_Directions_
No pictures go in the copy; retype exactly the lines from the one with "This screenshot has height=2493, width=1280." through the last line of the records.
□ □ □ □
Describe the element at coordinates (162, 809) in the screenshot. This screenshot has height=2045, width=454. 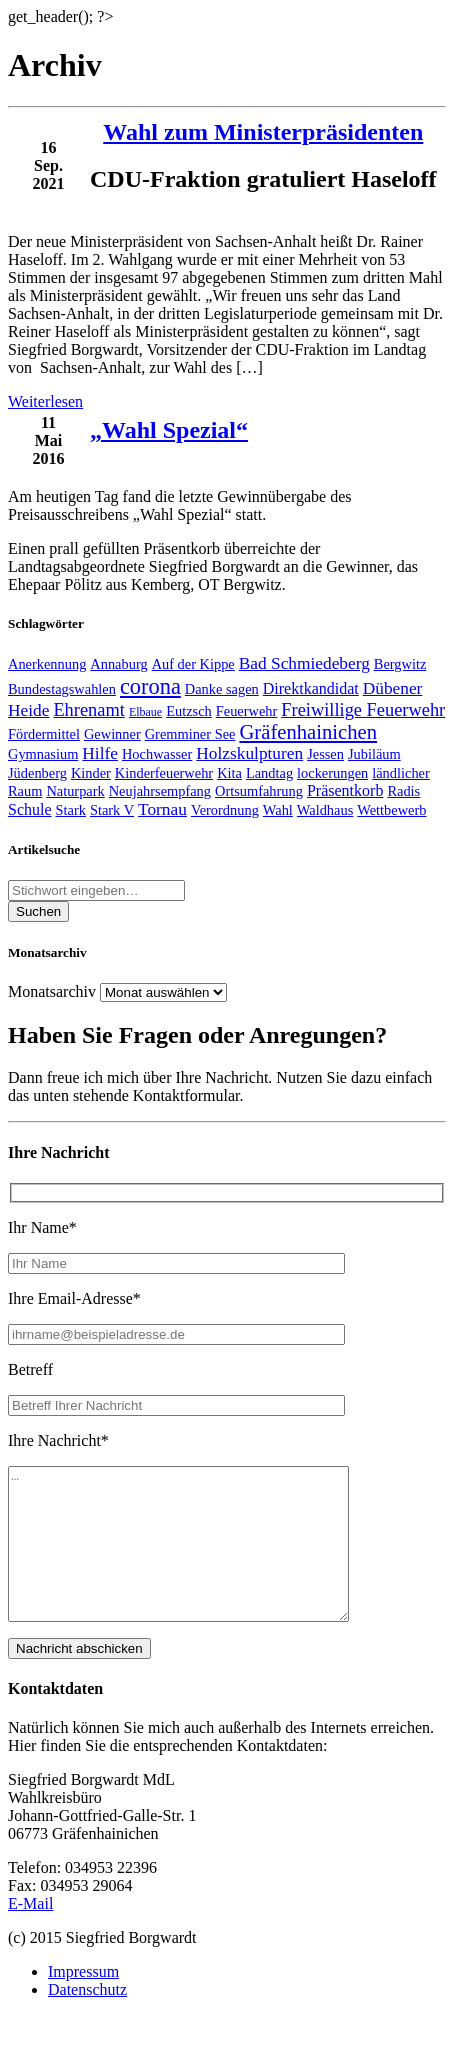
I see `Tornau [Tornau (4 Einträge)]` at that location.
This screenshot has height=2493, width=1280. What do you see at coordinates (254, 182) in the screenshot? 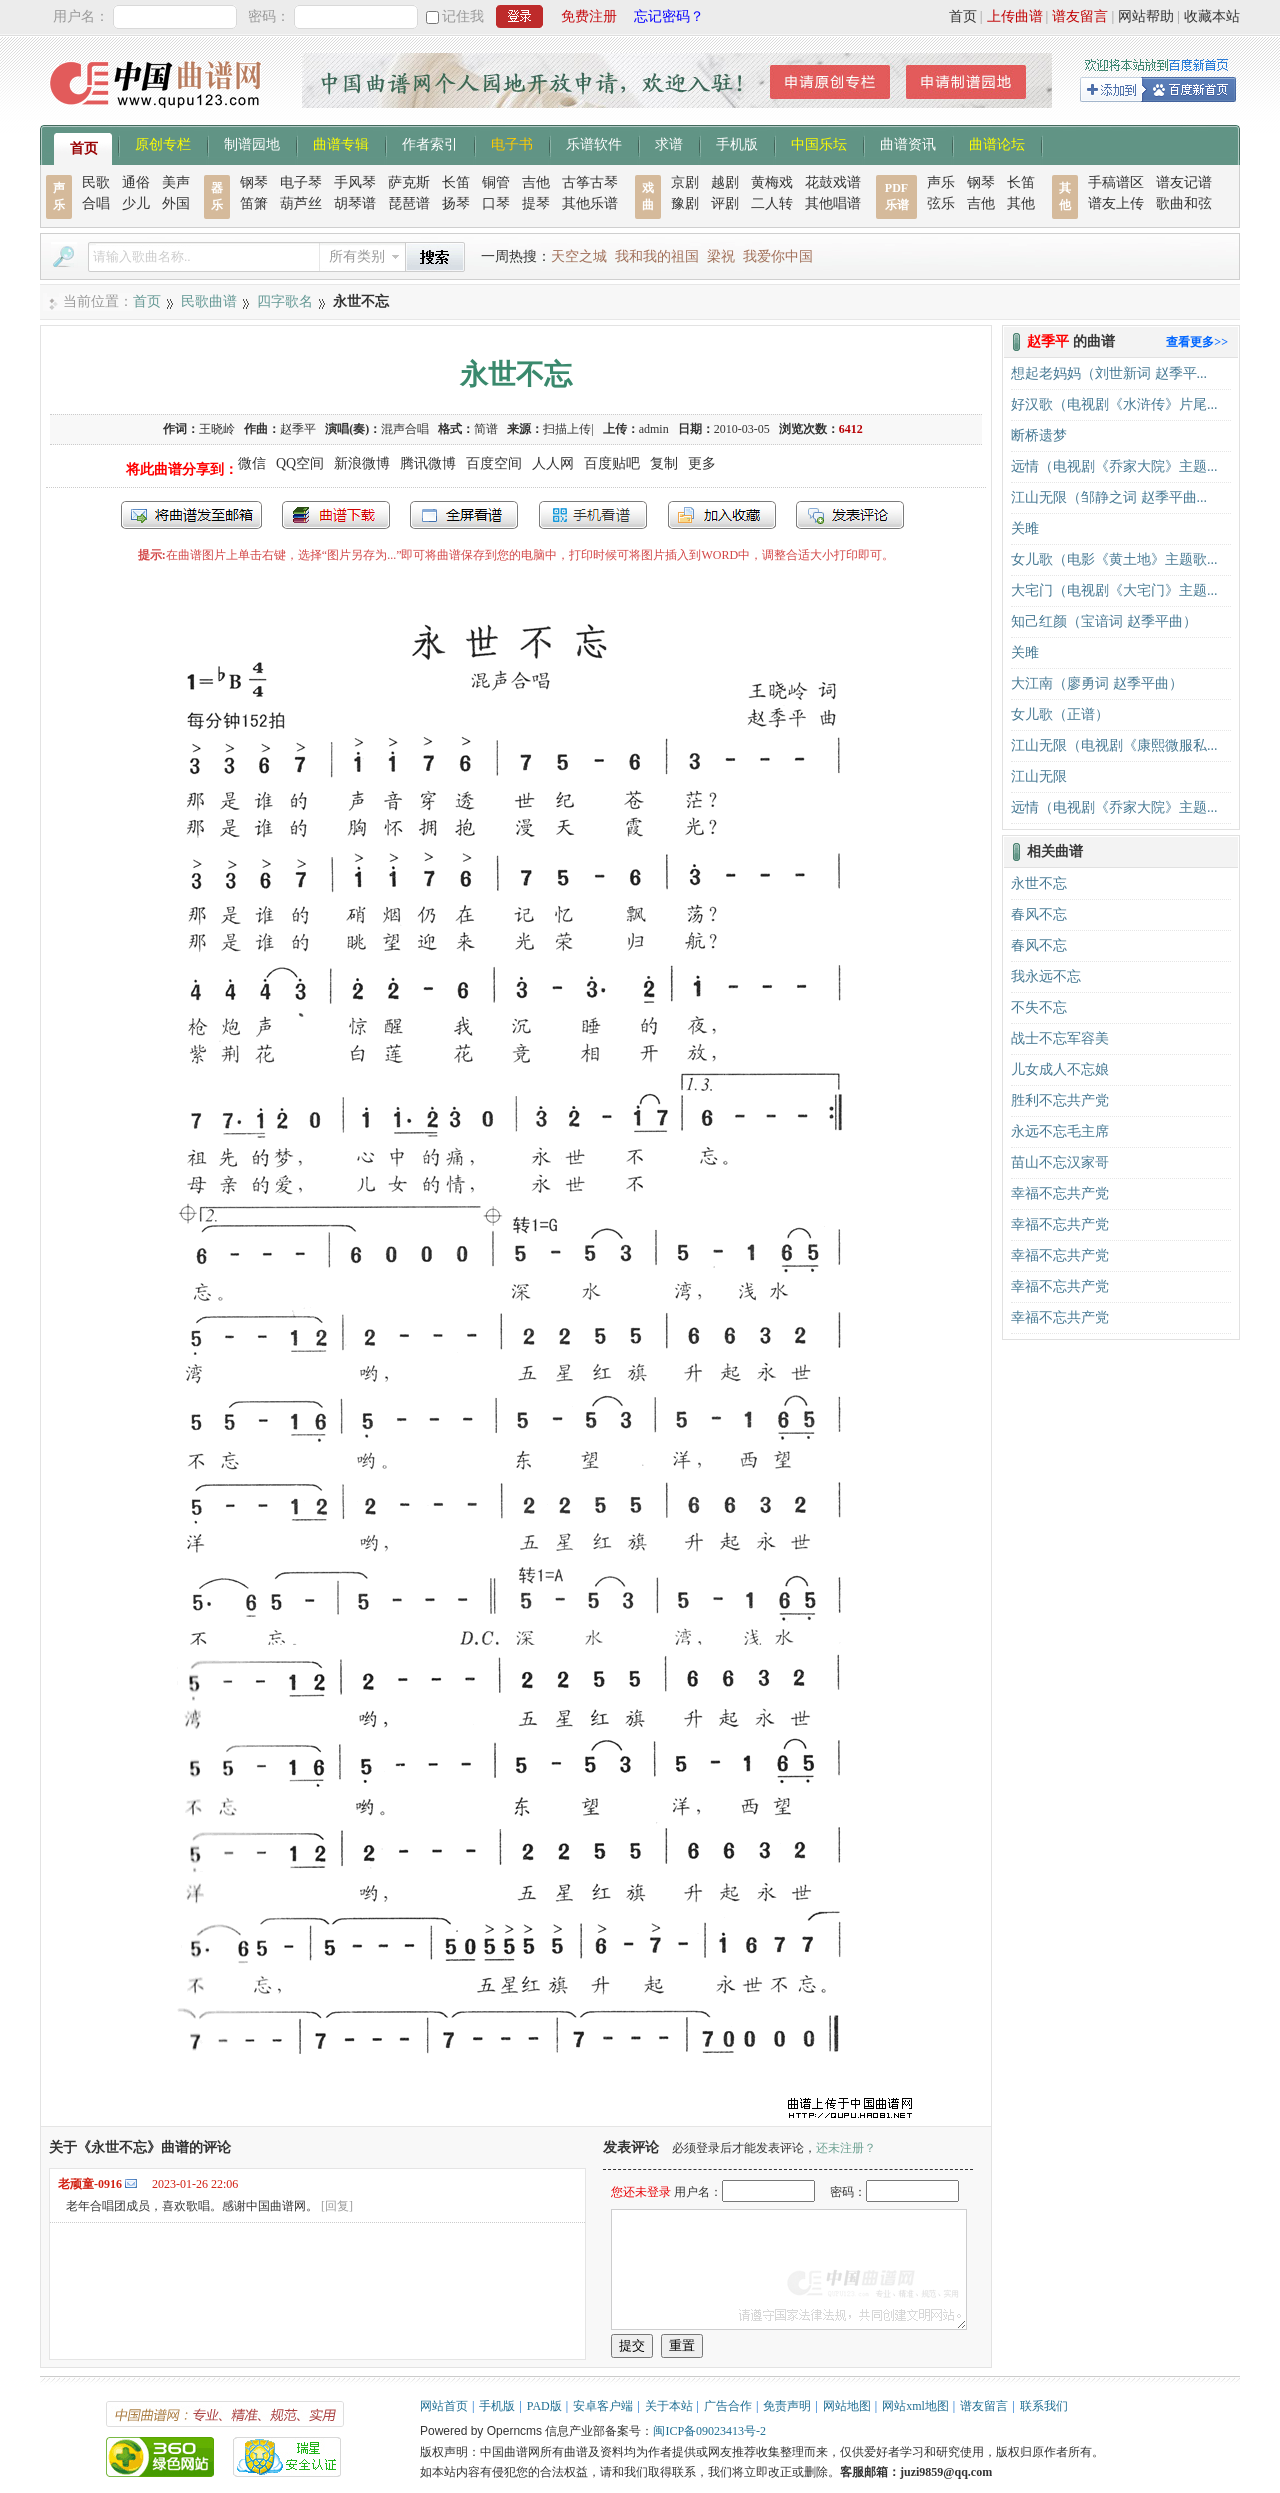
I see `钢琴` at bounding box center [254, 182].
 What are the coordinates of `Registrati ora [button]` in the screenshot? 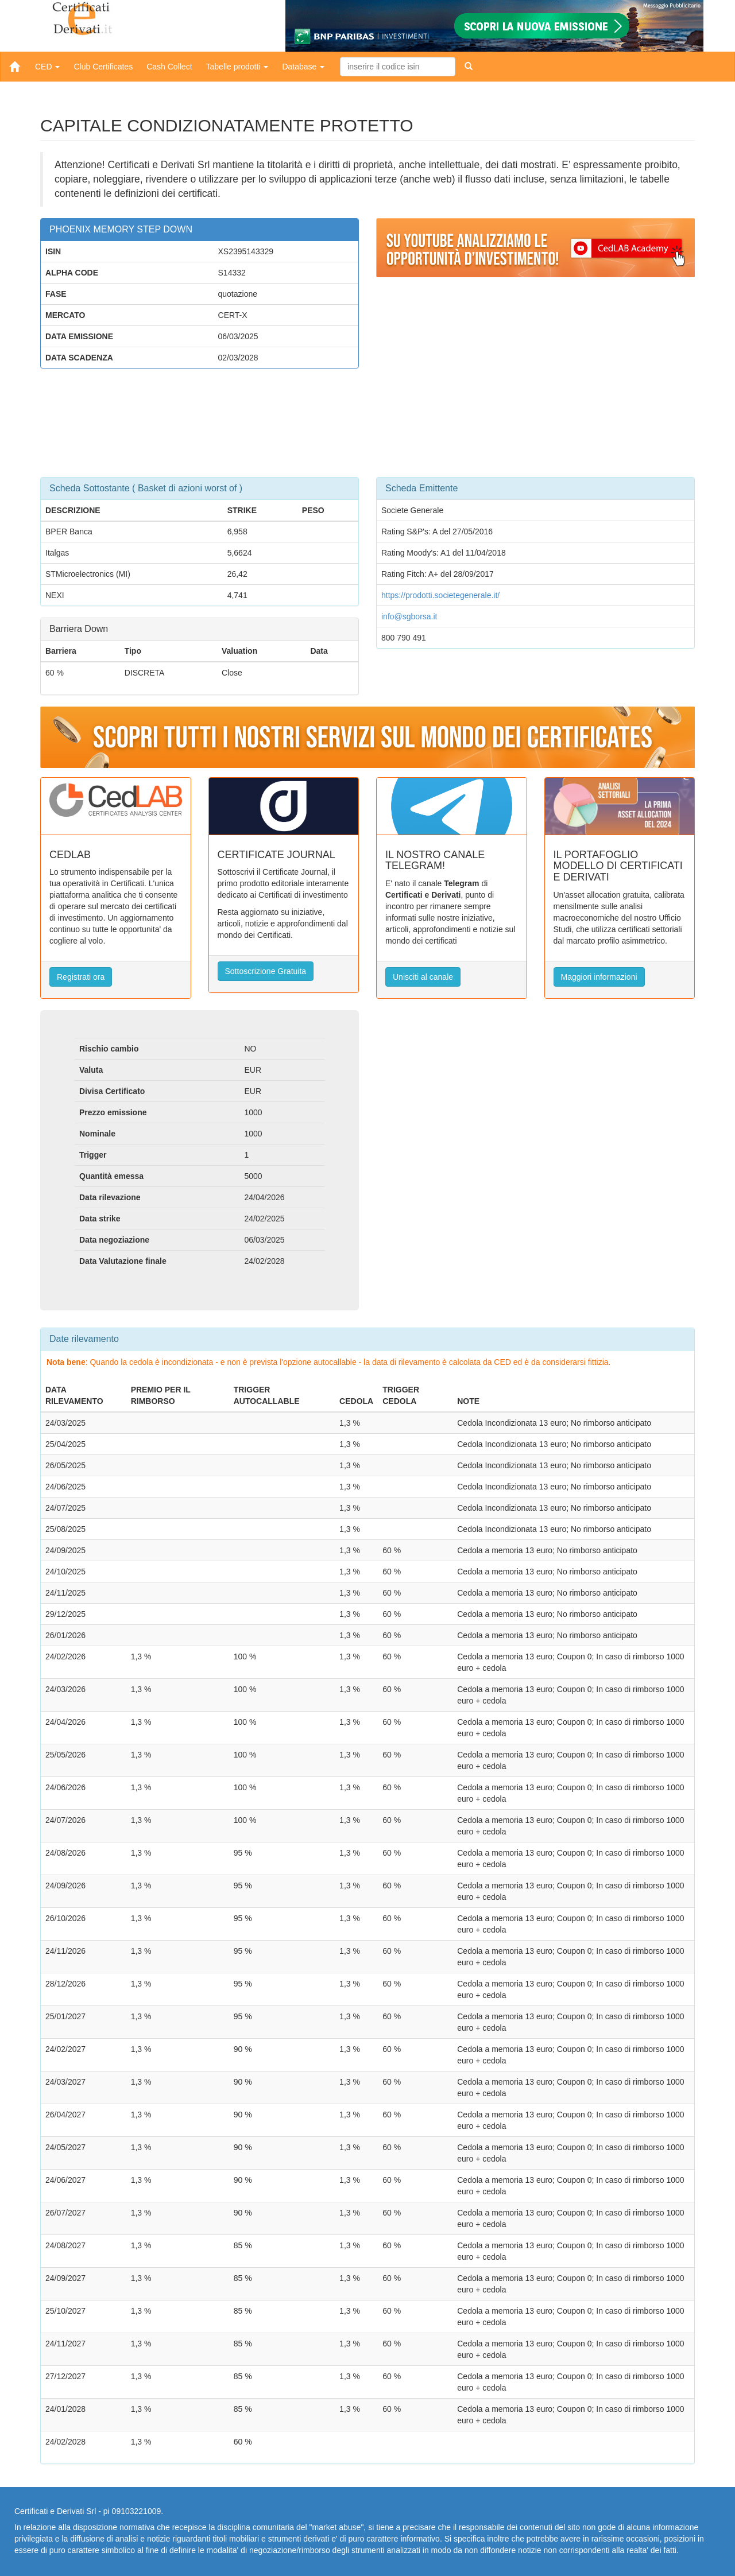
□ □ □ □
_Task solution_
This screenshot has height=2493, width=1280. What do you see at coordinates (254, 182) in the screenshot? 
I see `钢琴` at bounding box center [254, 182].
 What are the coordinates of `Registrati ora [button]` in the screenshot? 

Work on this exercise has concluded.